We’re told that the path to hell is paved with good intentions. On Thursday, the Supreme Court of Canada sped down this road in upholding archaic restrictions on inter-provincial trade.
Section 134(b) of New Brunswick’s Liquor Control Act makes it illegal for residents to possess large amounts of alcohol not purchased from the New Brunswick Liquor Corporation. Gerard Comeau was in violation of this law when an RCMP stakeout caught him driving back from Quebec with a trunk full of beer, resulting in a $240 fine.
Comeau could have crossed nearly any Canadian border and faced a similar penalty due to a slew of post-prohibition regulations found in every province and territory.
He claimed the Act was in violation of Section 121 of the BNA Act, 1867, which guarantees the freedom to trade across the dominion. The Fathers of Confederation intended to create a nation unhampered by tariffs, his legal team argued.
In R. v. Comeau, the Supreme Court disagreed with Comeau’s interpretation. They agreed that s. 121 prohibits any restriction on the free flow of goods across the country. But in a bout of creativity, the unanimous bench found a second interpretation.
You see, section 134(b) was never intended to restrict trade – its main purpose is to “enable public supervision of the production, movement, sale, and use of alcohol within New Brunswick…. While one effect of s. 134(b) is to impede inter-provincial trade, this effect is only incidental in light of the objective of the provincial scheme in general.”
Section 134(b) does indeed violate the constitution, but the good intention of regulating alcohol as a protective measure is within the purview of provincial rights. Because the means were not intended to cause the ends, a law that would be unconstitutional, through a literal and historical interpretation, is now not.
This justification would be unacceptable if applied in other societal contexts. Chronic gamblers never intend to lose money and drunk drivers never plan to ruin lives – yet responsibility for the end results do not magically fade away because of it.
Similarly, a reasonable person cannot separate current provincial liquor laws from their antithetical effect on free trade.
Most Canadians don’t concern themselves with jurisprudence. The bottom line for them is that beer, wine, spirits and other goods – the dairy and poultry lobbies intervened in this case to defend supply management’s trade barriers – will continue to be limited in variety and priced to hurt consumers, all under dubious pretexts.
An Ipsos poll last year, commissioned by the Montreal Economic Institute, found that 78 per cent of Canadians agree they should be allowed to bring any amount of beer or wine from one province to another. Additionally, only 15 per cent agreed state liquor monopolies should be kept in place.
A census-weighted sample of 1,103 Canadians were interviewed for the study, including 100 New Brunswickers, between Oct. 26 to Nov. 1, 2017. The margin of error was plus or minus 3.4 percentage points, 19 times out of 20.
With the legal route now closed, self-imposed trade sanctions will need to be brought down on the political level. Many opposition leaders have promised to do just that, only to change their minds after forming a government. It’s not that their morals change. The taxes and markups generated by liquor monopolies help governments to fund compulsive spending. Loosening border restrictions would threaten that revenue.

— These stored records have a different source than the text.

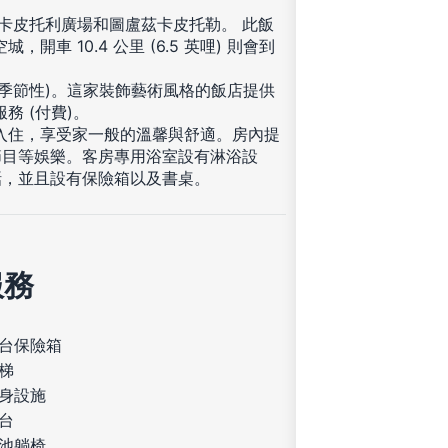
達卡皮托利廣場和圖盧茲卡皮托勒。 此飯
，開車 10.4 公里 (6.5 英哩) 則會到
季節性)。這家裝飾藝術風格的飯店提供
務 (付費)。
您入住，享受家一般的溫馨與舒適。房內提
節目等娛樂。客房專用浴室設有淋浴設
話，並且設有保險箱以及書桌。
服務
台保險箱
梯
身設施
台
池躺椅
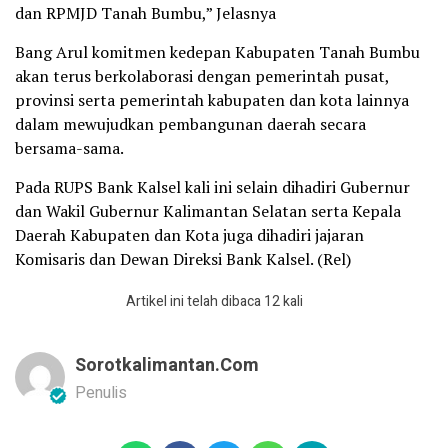
dan RPMJD Tanah Bumbu,” Jelasnya
Bang Arul komitmen kedepan Kabupaten Tanah Bumbu
akan terus berkolaborasi dengan pemerintah pusat,
provinsi serta pemerintah kabupaten dan kota lainnya
dalam mewujudkan pembangunan daerah secara
bersama-sama.
Pada RUPS Bank Kalsel kali ini selain dihadiri Gubernur
dan Wakil Gubernur Kalimantan Selatan serta Kepala
Daerah Kabupaten dan Kota juga dihadiri jajaran
Komisaris dan Dewan Direksi Bank Kalsel. (Rel)
Artikel ini telah dibaca 12 kali
Sorotkalimantan.com
Penulis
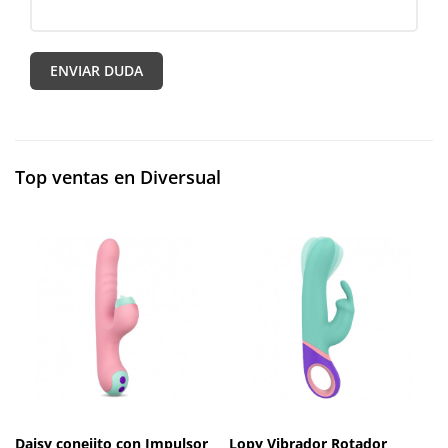
Top ventas en Diversual
Daisy conejito con Impulsor
Lopy Vibrador Rotador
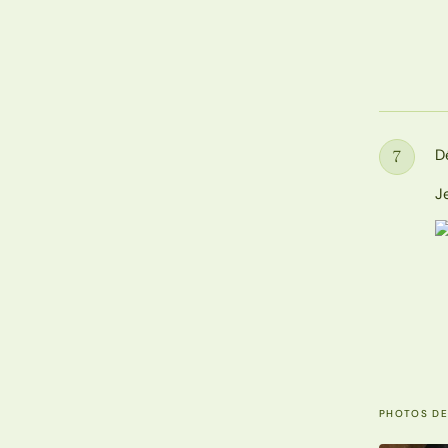
D
7
Étape
J
PHOTOS DE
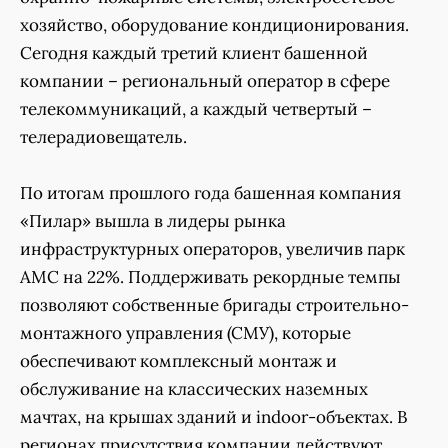
хозяйство, оборудование кондиционирования.
Сегодня каждый третий клиент башенной
компании – региональный оператор в сфере
телекоммуникаций, а каждый четвертый –
телерадиовещатель.
По итогам прошлого года башенная компания
«Пилар» вышла в лидеры рынка
инфраструктурных операторов, увеличив парк
АМС на 22%. Поддерживать рекордные темпы
позволяют собственные бригады строительно-
монтажного управления (СМУ), которые
обеспечивают комплексный монтаж и
обслуживание на классических наземных
мачтах, на крышах зданий и indoor-объектах. В
регионах присутствия компании действуют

It has been estimated that Quebec, for example, loses $90 million per year from out-of-province alcohol purchases. Their interests only lie in tightening the screws on consumers. Nothing will change in the future unless voters make it happen.
Gerard Comeau’s battle brought light to unfair practices that continue to proliferate all across Canada. For this, he has done Canada a great service.
Tom Kott is a consultant at HATLEY Strategy Advisors, a Montreal-based public affairs firm.